"Contrôle" chronique sur rueduthéâtre!
Blog www.rueduthéâtre.eu article publié par Christophe Nonnenmacher le 18 juillet 2015
« When Darwin meets Amazon »
'Contrôle' : l'histoire d'une société en mode Disney. La nôtre, formatée, globalisée et englobante. Celles des Google, Amazon, Facebook. Une société de contrôle, de surveillance, de contrainte, asservie à une norme plus qu'à un corpus législatif. Une norme à laquelle nul n'échappe parce que reflet de règles ingérées, reproduites, consenties depuis l'enfance jusqu'à l'amnésie.
La loi ? Un cadre auquel il est toujours possible d'échapper, voire de s'opposer. La norme ? Une reproduction orwellienne en 2.0, où nul ne peut plus échapper à l'oeil des caméras, du profilage, du code barre, comme dans ces centres de stockage d'un géant de la distribution US. Produits, matériels, employés. Même les scans sont « flashcodés ». L'humain ? Nouvelle proie des biotech que l'on puce comme des biens, comme des arbres, comme des chiens. Rien n'échappe au scan. Pour le bien de tous, cela va de soi. Pour le bien de l'humain désireux de vivre au delà de ses limites, de connecter son âme au réseau au risque de la perdre. De vivre, longtemps, toujours plus longtemps en gommant ses maux génétiques jusqu'à en cacher, effacer, lobotomiser son humanité. Jusqu'à faire de celle-ci une sous-couche, un sous-genre d'une néo-humanité susceptible de renvoyer la précédente à l'ère du singe. Une sous branche depuis laquelle ceux qui auront refusé de se hisser seront condamnés à rester. A se laisser oublier, à se laisser mourir de darwinisme normatif, tels des citoyens de seconde zone auxquels ne sera plus permise d'évolution : sociale, professionnelle, matérielle, sentimentale... humaine. Parce que là est la force de la norme : la suivre, s'y conformer tel un tracé de manège chez Disney.

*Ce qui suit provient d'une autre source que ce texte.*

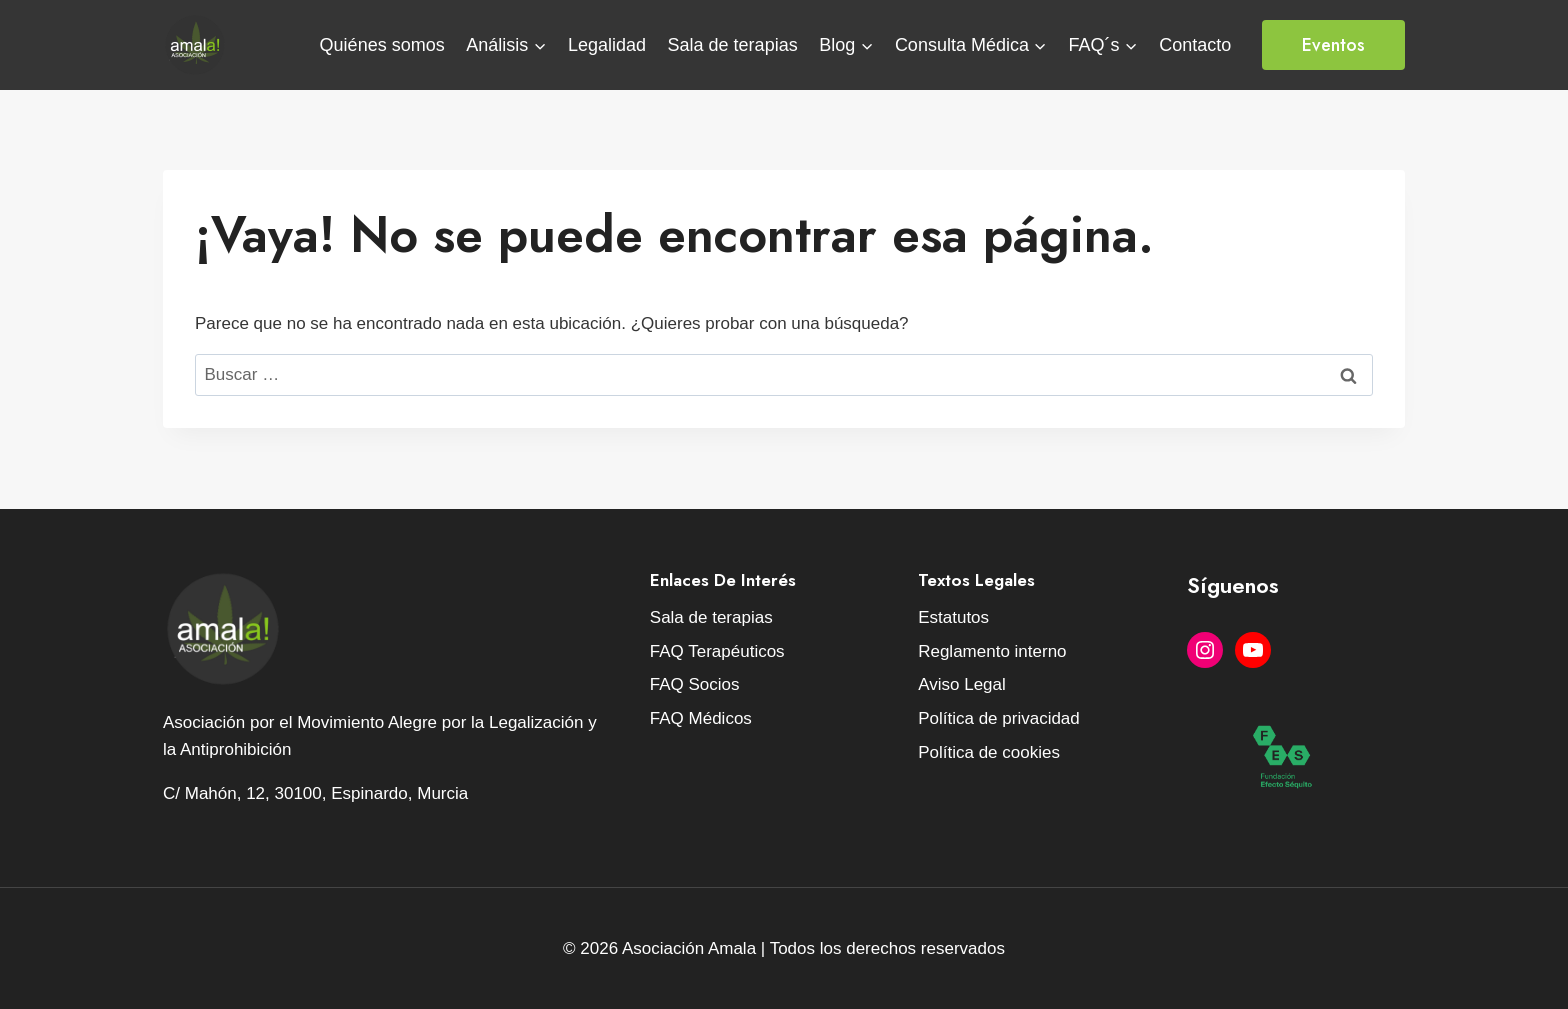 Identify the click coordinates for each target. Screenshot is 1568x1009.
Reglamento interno (992, 651)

Contrôle ? Plus qu'une dénonciation, une forme de prophétie en cours d'exécution, dont les éléments s'entrechoquent dans un ballet rock. Contrôle ? L'opposition entre les mots doux, rassurants de la norme et nos libertés humaines. Paranaoïa ? Un mot lâché sur scène, qui ne résiste guère à l'épreuve des faits. Comme si la puce était déjà plus forte que la chair. Comme si, à force de vertige technologique, de géolocalisation, d'interconnexion, de partage ou d'e-santé maladive, imaginés, télécommandés, pilotés par quelques grands consortiums, le politique qu'il soit « -e » ou « IRL » avait, malgré Occupy Wall Street ou toute autre forme d'hacktivisme, déjà déposé les armes face à l'économique.
Certes, beaucoup aurait encore pu être dit dans cette pièce portée par la mise en scène de Perrine Maurin et co-écrite avec Gurshad Shaheman. Certes, le propos aurait pu aller bien plus loin, dépasser le simple militantisme romantique – paradoxalement presque normatif - pour gagner en force et sortir des milieux activistes déjà conquis. Mais la base du travail de réflexion post-digital est néanmoins bien présent. Abrupte, parfois obscure pour les non initiés, ceux à qui ne diront rien Tor, EDRI, FFII, la Quadrature ou autres Anonymous, mais elle est incontestablement présente. Ne reste plus qu'à voir si celle-ci,par son propos un brin élitiste, résiste néanmoins à la tyrannie du librement consenti.